Immigrants play an important part in the success of America’s free‐enterprise economy, filling important niches in the labor market. Immigrants gravitate to occupations where the gap between the supply of workers and demand for them is greatest, typically in the highest‐skilled and lowest‐skilled jobs. That hourglass shape of the immigration labor pool complements the native workforce, where most workers fall in the middle range in terms of skills and education. As a result, immigrants do not compete directly with the vast majority of American workers.
Immigration provides a safety valve for the U.S. labor market, allowing the supply of workers to increase relatively quickly to meet rising demand. When demand falls, would‐be immigrants can decide not to enter, and those already here can decide to return home. The result is a more efficient economy that can achieve a higher rate of sustainable growth without encountering bottlenecks or stoking inflation.
The impact of immigration on the relatively small segment of the workforce that competes directly with immigrants is more than offset by the lower prices that all workers enjoy for the goods produced by immigrants, and by the higher return on investment. The comprehensive study by National Research Council in 1997 concluded that immigration delivers a “significant positive gain” of $1 billion to $10 billion a year to native Americans. And those gains from immigration recur year after year.
America’s recent history confirms that our economy can prosper during times of robust immigration. During the long boom of the 1990s, and especially in the second half of the decade, the national unemployment rate fell below 4 percent and real wages rose up and down the income scale, including for the poorest one‐fifth of American households, during a time of high immigration levels. America’s poverty rate fell by three percentage points during the 1990s, and almost 10 percentage points among African Americans.
Those remarkable gains occurred during a decade of large immigration inflows, including low‐skilled immigrants from Mexico.
Low‐skilled immigrants benefit the U.S. economy by filling jobs for which the large majority of American workers are overqualified and unwilling to fill. Important sectors of the U.S. economy depend on low‐skilled immigrant workers to remain in business‐hotels and motels, restaurants, construction, light manufacturing, health care, retailing, and other services.
The demand for less‐skilled labor will continue to grow in the years ahead. According to the Department of Labor, the largest growth in absolute numbers of jobs will be in those categories that require only “short‐term on‐the‐job training” of one month or less. Across the U.S. economy, the Labor Department estimates that the total number of such jobs will increase by 7.7 million in this decade.
Meanwhile, the supply of American workers who would be satisfied with such work continues to shrink because of an aging workforce and rising education levels. By the end of this decade, the average age of American workers will be 40.6 years. Meanwhile, younger and older workers alike are now more educated as the share of adult native‐born men without a high school diploma has plunged, from more than 50 percent in 1960 to below 10 percent and falling today. Immigrants provide a ready and willing source of labor to fill that growing gap on the lower rungs of the labor ladder.

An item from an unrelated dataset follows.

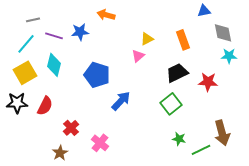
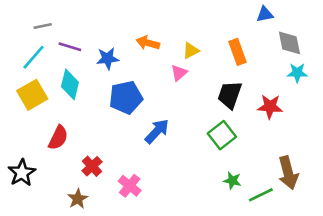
orange arrow: (106, 15) -> (148, 43), moved
blue star: (80, 32) -> (108, 58), moved
black trapezoid: (177, 73) -> (230, 95), turned -45
blue pentagon: (97, 75) -> (126, 97), turned -30
black star: (17, 103) -> (22, 173), moved, turned -30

Immigration does lower the wages of high school dropouts, but the combined effect of international trade and technological change are believed to be even greater. Barring low‐skilled immigrants from the U.S. workforce would not reverse the underlying economic trends arrayed against the least skilled and educated. What those workers need for their long‐term success is not less competition from immigrants but more skills and education.
In fact, competition from immigrants actually gives native‐born workers an even greater incentive to stay in school and enhance their skills. Such competition actually increases the likelihood that native‐born Americans will stay in school rather than drop out because immigration increases the wage premium young workers receive for completing high school. We saw this happen early in the 20th century when low‐skilled immigration spurred a dramatic increase in the share of Americans earning their high school degrees.
Our current dysfunctional immigration system is colliding with reality, and reality is winning. Since 1986, the U.S. government has labored in vain to stem the inflow of illegal immigrants, with the result that more than 5 million undocumented workers live in a legal twilight zone. Many of them are unable to bargain effectively with employers for a full market wage, relegating them to secondary markets where they are more likely to be paid in cash or hired through subcontractors.
The result is submarket wages and submarket working conditions for undocumented workers and for legal immigrants and native‐born workers who compete with them in the labor market. As a result, employer sanctions and other enforcement efforts have acted as a kind of tax on low‐skilled workers in the United States, whether immigrant or native.
In conclusion, members of the subcommittee and Congress have three basic options before them. We can muddle through with the status quo, leaving millions of currently illegal and mostly low‐skilled immigrants in the legal shadows, unable to realize the full benefits of their labor in the marketplace.
Or we can redouble the failed policies of the past and crack down, once again, on illegal immigration, building more fences, assigning thousands more agents to patrol the border, and raiding more workplaces.
Or we can recognize reality by fixing America’s flawed immigration system so that it conforms to the realities of a free society and a free and efficient economy. A legalized system of migration would, in one stroke, bring a huge underground market into the open. It would allow American producers in important sectors of our economy to hire the workers they need to grow. And it would raise wages and working conditions for millions of low‐skilled workers and spur investment in human capital.
Thank you and I look forward to your questions.